April 15, 2003, Volume 7, Number 2
ISSN 1093-5371

 

FAQ

Squeezing More Life Out of Bitonal Files: A Study of Black and White. Part II.

Your editor's interview in the December 2002 RLG DigiNews states that JPEG 2000 can save space and replace the multitude of file formats used for conversion and display of cultural heritage images but that it isn't suitable for bitonal material. We have lots of bitonal images. Is there anything similar available for them?

In part I of this FAQ we examined the rationale for bitonal scanning going back to 1990 and reaffirmed its continuing relevance for digital capture of certain types of cultural heritage materials. We also considered the potential advantages and disadvantages of migrating collections away from the popular but aging TIFF G4 bitonal imaging standard. Here in part II, we'll take a first look at some of the alternative bitonal file formats and compression schemes. Part III, to appear in the June 2003 issue of RLG DigiNews, will compare the quality and performance of some specific products on a range of document content, including text, halftones, and complex graphics.

The Contenders

Several image file formats and compression schemes are potential migration targets for existing TIFF G4 files.

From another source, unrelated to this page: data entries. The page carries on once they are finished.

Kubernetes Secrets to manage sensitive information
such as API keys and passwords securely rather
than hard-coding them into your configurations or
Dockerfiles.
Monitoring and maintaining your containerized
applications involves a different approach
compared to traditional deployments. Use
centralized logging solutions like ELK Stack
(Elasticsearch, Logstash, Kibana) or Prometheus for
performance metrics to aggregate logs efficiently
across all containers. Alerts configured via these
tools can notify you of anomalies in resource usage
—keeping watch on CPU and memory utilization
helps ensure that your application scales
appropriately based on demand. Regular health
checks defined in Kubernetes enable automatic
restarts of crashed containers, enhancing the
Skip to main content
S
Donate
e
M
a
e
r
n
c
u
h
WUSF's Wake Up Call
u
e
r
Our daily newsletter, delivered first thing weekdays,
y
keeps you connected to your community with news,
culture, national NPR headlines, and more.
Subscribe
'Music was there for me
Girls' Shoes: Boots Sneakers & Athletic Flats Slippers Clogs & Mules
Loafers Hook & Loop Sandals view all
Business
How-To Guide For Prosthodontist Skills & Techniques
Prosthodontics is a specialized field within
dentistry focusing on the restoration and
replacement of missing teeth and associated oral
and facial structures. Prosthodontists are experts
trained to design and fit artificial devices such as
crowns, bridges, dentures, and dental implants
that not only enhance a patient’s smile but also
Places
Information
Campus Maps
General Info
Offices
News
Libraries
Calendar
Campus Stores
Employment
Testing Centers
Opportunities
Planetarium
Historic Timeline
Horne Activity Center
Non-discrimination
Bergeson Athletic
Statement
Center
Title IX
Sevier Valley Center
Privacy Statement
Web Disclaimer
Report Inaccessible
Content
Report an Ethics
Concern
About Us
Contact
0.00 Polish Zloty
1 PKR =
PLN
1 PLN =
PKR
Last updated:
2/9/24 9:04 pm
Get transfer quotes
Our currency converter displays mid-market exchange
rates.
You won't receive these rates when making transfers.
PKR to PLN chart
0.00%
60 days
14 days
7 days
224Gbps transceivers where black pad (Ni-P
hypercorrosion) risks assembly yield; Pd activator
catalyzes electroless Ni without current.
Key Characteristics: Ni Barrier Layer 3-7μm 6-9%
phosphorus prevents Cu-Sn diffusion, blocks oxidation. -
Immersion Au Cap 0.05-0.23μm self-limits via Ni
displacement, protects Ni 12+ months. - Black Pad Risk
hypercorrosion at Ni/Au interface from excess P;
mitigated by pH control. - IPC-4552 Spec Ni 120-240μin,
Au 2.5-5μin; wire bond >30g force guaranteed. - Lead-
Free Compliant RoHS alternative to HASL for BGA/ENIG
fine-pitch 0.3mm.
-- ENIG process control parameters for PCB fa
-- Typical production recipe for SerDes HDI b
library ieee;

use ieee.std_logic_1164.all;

Here's a rundown of some of the most important options, presented in alphabetical order.

CPC (Cartesian Perceptual Compression)

Overview. Patented in 1991 by Cartesian Products, Inc., CPC is a proprietary compression scheme and image file format for bitonal images. Cartesian Products claims that CPC can compress substantially better than G4 and, though particularly well suited for text, that it outperforms G4 for all kinds of document content, including halftones. Unique amongst the technologies presented here, CPC does not have a lossless mode. Cartesian Products calls its method "nondegrading," meaning that after conversion to CPC, the original file can no longer be restored, but the differences cannot be perceived by the human eye (other vendors use the terms "visually lossless" and "perceptually lossless" for the same concept).

Advantages. CPC is a proven technology that has been adopted for some large bitonal image collections, such as JSTOR, which converted all its online journal holdings to CPC in 1997[1]. There is a list of major CPC users available online (scroll to the bottom of the Web page). Cartesian's claims of nondegraded compression have been verified by user preference tests conducted by ISO. CPC supports single- and multi-page documents. Its viewer is available for all major platforms.

Disadvantages. CPC is proprietary, though Cartesian Products makes available APIs (application programming interfaces) to facilitate development of software using the scheme. Cartesian also claims that it is “working with a number of vendors who will be releasing CPC-enabled products, encompassing a broad range of applications including Internet fax services, document distribution, educational assistance, and electronic libraries.” However, at the moment Cartesian is the sole source of CPC encoders and viewers. CPC's lack of a true lossless mode could be an issue for demanding preservation applications. CPC is only for bitonal images. The format is not Web native and requires the installation of a special viewer if the CPC files are to be used for display purposes. CPC offers limited metadata capacity.

DjVu

Overview. DjVu (pronounced like déjà vu) was developed by AT&T Labs in 1996 with the first publicly released products coming in 1998. DjVu is designed to be a comprehensive, all-in-one document solution, suitable for bitonal text as well as gray scale and color content. DjVu defines a document format and encompasses several different compression schemes. A layering scheme allows documents that combine text and continuous tone content to treat each separately for optimal compression and display. AT&T Labs sold the rights to DjVu to LizardTech, Inc. in 2000. The independent PlanetDjVu Web site is an excellent source of information on all things DjVu.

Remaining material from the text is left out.